━━━ INPUT FOR THIS TASK
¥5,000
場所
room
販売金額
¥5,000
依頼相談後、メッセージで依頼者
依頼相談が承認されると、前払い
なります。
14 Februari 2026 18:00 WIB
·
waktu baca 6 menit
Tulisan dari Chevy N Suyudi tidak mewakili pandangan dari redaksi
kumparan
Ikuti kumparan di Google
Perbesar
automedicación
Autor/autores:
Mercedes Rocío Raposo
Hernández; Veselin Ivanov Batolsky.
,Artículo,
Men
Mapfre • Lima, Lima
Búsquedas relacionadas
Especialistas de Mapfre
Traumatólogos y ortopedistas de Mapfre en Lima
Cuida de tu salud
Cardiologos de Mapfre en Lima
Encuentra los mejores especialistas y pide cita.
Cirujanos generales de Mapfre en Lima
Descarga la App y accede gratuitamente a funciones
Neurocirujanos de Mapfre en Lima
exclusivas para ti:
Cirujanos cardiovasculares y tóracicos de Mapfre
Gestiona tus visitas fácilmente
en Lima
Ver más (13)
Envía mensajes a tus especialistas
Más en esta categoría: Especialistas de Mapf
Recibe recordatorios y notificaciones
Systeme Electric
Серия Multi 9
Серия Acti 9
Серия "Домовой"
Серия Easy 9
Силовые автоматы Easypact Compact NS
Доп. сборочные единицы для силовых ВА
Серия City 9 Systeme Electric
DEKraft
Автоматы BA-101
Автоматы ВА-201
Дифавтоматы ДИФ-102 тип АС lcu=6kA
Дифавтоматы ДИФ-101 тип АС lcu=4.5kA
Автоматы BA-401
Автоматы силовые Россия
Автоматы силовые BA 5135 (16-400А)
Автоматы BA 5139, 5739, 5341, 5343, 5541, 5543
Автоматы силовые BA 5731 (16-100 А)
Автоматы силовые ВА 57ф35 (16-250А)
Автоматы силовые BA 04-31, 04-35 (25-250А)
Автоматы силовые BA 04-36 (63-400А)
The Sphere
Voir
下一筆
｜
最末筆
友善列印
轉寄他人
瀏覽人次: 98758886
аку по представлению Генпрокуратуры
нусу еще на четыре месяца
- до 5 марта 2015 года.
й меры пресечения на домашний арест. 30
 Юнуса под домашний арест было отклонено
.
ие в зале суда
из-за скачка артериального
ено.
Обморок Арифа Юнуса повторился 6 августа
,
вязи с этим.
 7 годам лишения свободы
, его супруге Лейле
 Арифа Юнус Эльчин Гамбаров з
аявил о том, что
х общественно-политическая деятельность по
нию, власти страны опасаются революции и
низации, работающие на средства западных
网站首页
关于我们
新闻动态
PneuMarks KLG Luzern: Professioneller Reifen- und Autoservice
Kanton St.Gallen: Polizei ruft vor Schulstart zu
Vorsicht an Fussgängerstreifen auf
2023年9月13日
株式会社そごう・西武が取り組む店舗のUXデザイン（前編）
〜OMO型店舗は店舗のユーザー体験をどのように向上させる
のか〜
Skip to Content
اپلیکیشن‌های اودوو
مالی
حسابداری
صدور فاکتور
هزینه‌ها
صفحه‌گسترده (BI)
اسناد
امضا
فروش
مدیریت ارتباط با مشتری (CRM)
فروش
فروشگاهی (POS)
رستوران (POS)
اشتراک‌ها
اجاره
━━━━━━
━━━ INPUT FOR THIS TASK
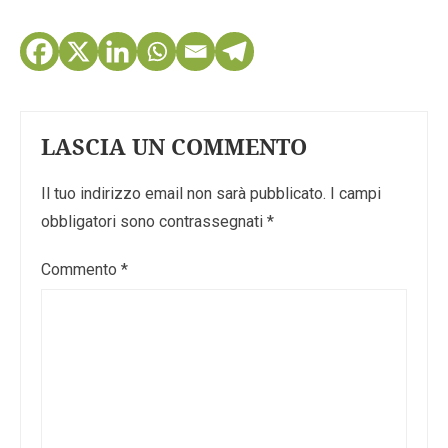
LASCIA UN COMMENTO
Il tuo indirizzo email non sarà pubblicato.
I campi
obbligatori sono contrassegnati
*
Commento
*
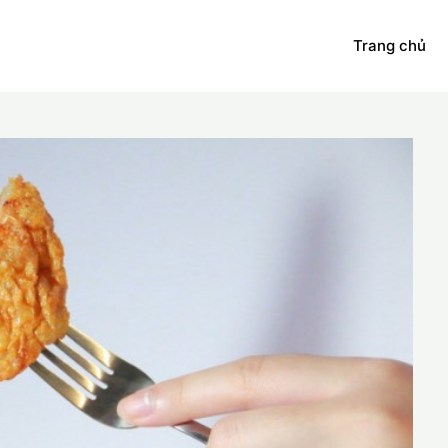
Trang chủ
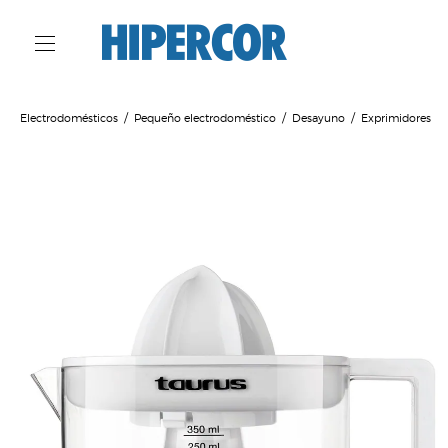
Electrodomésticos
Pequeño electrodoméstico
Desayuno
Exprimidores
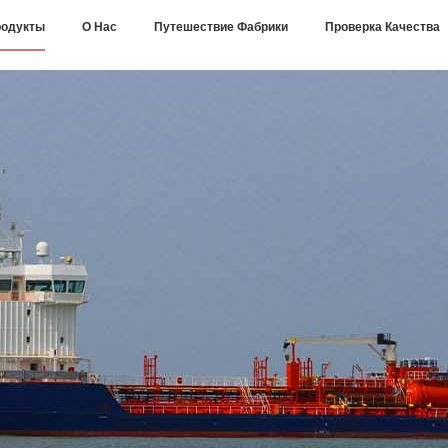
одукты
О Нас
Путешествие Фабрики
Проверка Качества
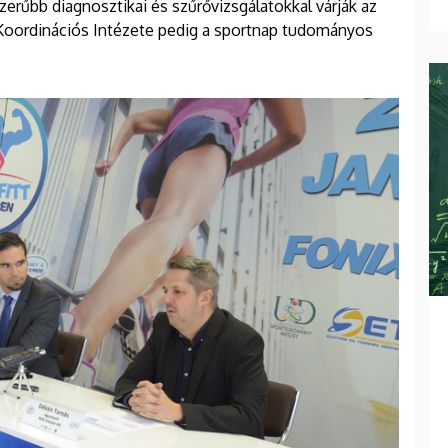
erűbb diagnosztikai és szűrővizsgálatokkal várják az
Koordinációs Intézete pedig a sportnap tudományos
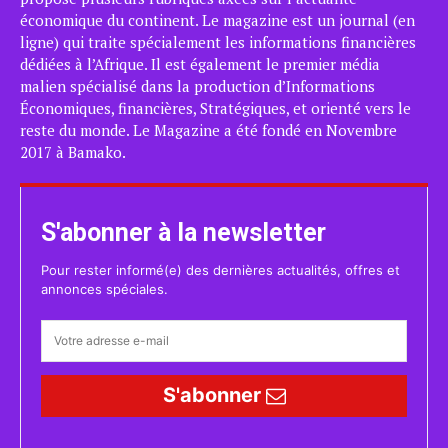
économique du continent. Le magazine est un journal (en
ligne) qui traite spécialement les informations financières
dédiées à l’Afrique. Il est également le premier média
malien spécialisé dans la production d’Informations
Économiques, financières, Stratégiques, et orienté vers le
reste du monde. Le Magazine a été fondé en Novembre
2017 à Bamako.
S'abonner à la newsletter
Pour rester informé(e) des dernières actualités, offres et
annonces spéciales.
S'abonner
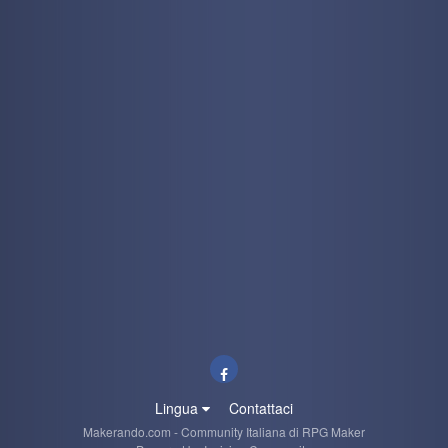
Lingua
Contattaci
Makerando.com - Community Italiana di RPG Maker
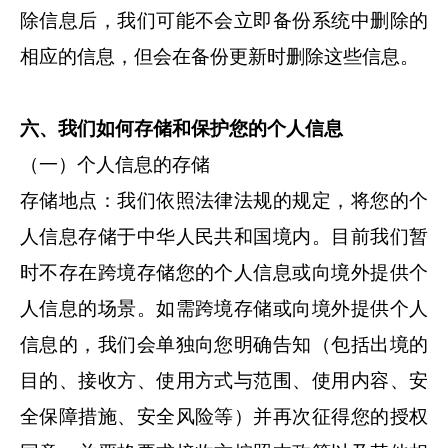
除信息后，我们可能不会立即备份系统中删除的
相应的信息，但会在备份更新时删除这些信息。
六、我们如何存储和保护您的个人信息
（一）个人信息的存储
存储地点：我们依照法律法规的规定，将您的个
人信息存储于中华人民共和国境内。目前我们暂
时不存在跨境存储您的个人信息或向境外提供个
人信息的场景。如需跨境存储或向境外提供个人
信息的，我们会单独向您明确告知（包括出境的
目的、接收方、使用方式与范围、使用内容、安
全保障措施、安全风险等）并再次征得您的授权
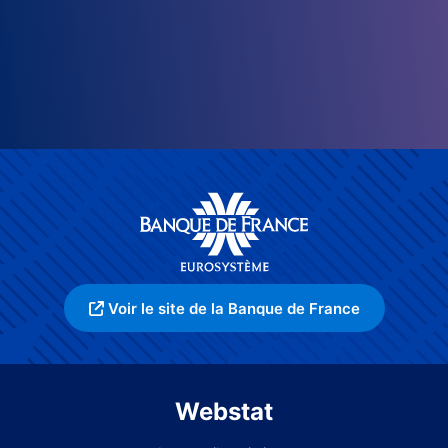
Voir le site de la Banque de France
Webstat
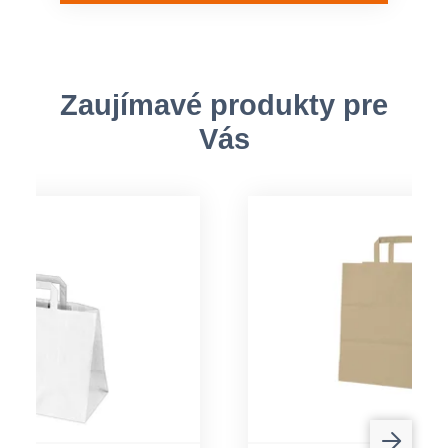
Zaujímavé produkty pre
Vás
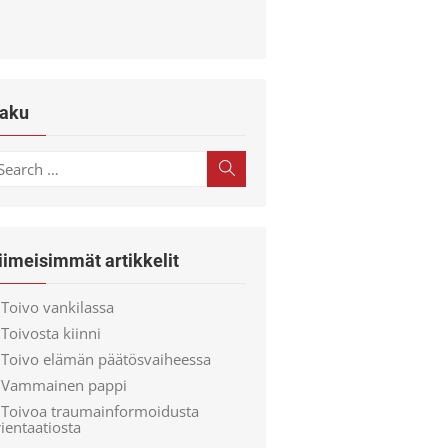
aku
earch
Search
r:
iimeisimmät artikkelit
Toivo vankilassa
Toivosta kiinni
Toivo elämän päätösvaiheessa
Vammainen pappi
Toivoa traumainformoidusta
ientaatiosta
━━━━━━
━━━ INPUT FOR THIS TASK
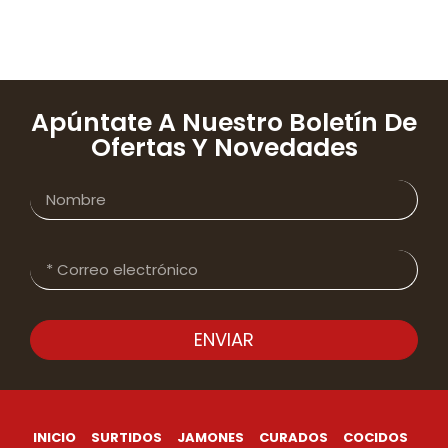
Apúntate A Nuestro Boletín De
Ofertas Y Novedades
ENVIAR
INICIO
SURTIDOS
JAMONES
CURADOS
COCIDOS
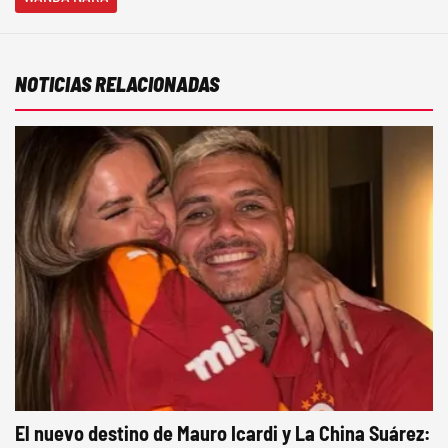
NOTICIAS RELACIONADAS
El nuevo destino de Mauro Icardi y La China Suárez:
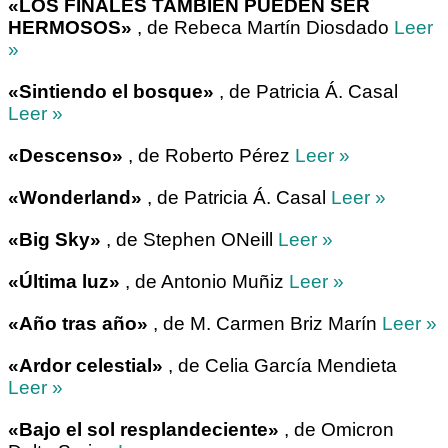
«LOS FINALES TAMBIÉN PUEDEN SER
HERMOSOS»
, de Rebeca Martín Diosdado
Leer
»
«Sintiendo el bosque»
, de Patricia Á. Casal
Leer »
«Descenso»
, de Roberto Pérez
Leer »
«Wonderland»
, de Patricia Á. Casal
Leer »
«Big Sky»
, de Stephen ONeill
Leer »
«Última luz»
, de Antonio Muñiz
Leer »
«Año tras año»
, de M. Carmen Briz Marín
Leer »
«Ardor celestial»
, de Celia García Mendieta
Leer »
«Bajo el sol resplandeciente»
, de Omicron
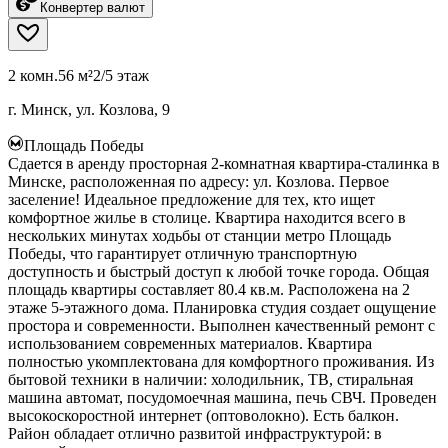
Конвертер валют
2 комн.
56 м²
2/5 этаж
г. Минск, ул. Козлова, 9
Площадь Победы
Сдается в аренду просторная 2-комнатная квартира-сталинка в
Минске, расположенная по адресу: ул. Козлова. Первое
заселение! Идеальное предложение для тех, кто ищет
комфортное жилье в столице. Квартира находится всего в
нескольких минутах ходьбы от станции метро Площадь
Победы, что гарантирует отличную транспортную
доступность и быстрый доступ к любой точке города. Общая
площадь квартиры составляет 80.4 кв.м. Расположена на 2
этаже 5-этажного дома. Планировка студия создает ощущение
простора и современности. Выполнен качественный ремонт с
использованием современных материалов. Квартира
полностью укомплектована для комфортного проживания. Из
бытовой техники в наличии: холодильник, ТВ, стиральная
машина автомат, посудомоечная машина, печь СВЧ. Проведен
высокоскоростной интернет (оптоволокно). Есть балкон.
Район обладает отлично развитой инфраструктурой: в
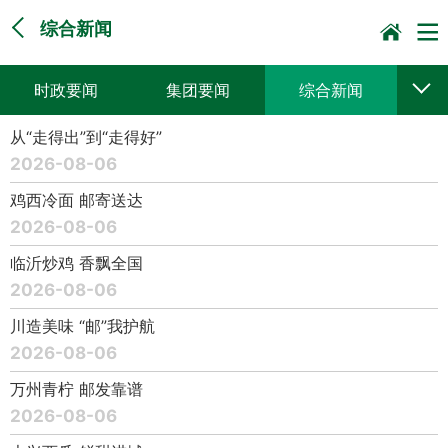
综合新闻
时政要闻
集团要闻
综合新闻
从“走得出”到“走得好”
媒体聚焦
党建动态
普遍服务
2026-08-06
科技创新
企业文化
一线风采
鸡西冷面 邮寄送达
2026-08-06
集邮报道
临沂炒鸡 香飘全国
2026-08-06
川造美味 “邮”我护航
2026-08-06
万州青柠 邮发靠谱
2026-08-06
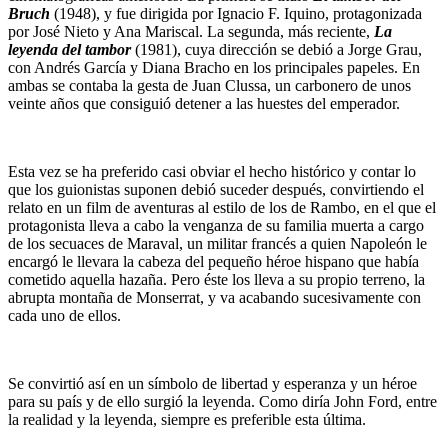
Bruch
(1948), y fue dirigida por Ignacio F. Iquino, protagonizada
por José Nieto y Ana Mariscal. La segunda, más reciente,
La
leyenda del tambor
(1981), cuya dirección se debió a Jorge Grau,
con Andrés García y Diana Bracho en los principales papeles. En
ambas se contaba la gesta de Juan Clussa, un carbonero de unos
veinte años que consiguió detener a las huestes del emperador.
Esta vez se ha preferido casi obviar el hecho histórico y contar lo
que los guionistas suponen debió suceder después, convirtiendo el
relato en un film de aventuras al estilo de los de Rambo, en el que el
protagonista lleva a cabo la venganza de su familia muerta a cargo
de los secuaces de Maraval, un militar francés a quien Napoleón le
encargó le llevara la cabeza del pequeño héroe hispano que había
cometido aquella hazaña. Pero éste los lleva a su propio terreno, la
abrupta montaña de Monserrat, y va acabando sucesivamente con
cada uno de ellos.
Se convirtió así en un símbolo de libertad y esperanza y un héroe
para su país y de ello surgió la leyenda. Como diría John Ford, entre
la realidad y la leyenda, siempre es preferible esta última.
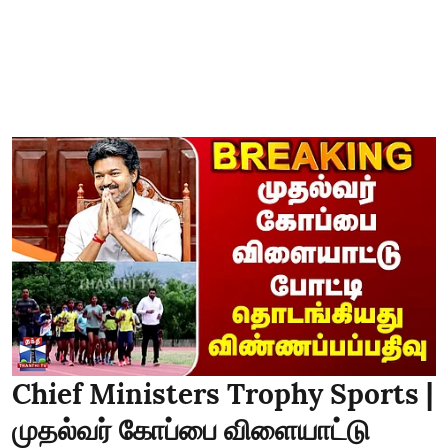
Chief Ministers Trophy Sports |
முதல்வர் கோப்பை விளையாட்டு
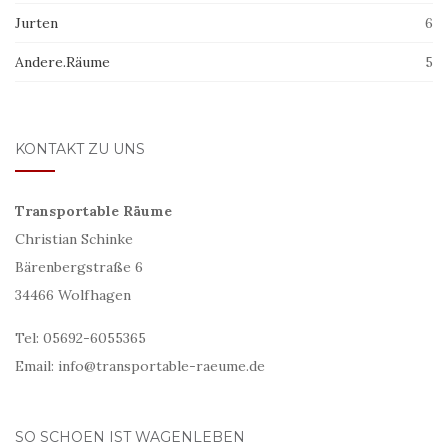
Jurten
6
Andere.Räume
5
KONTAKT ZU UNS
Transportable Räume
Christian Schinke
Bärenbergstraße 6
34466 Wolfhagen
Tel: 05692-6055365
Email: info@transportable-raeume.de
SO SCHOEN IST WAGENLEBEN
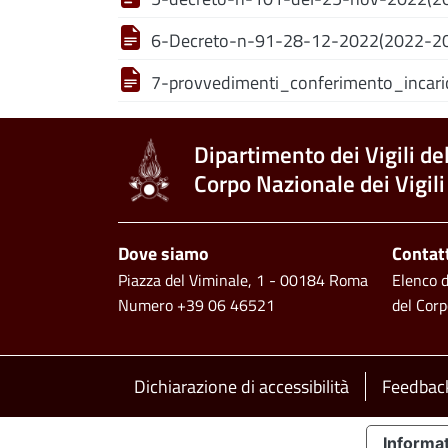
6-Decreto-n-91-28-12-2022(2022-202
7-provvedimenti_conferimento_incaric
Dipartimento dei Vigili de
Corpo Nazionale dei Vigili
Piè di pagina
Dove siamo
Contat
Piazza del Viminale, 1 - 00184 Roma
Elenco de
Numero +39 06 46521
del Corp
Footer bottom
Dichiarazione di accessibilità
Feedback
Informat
━━━━━━
= ACTION ITEM =
Search the records above for the string "Lima". Copy every line that contains it.

= RESPONSE TO THIS EXERCISE =
Mapfre • Lima, Lima
Traumatólogos y ortopedistas de Mapfre en Lima
Cardiologos de Mapfre en Lima
Cirujanos generales de Mapfre en Lima
Neurocirujanos de Mapfre en Lima
en Lima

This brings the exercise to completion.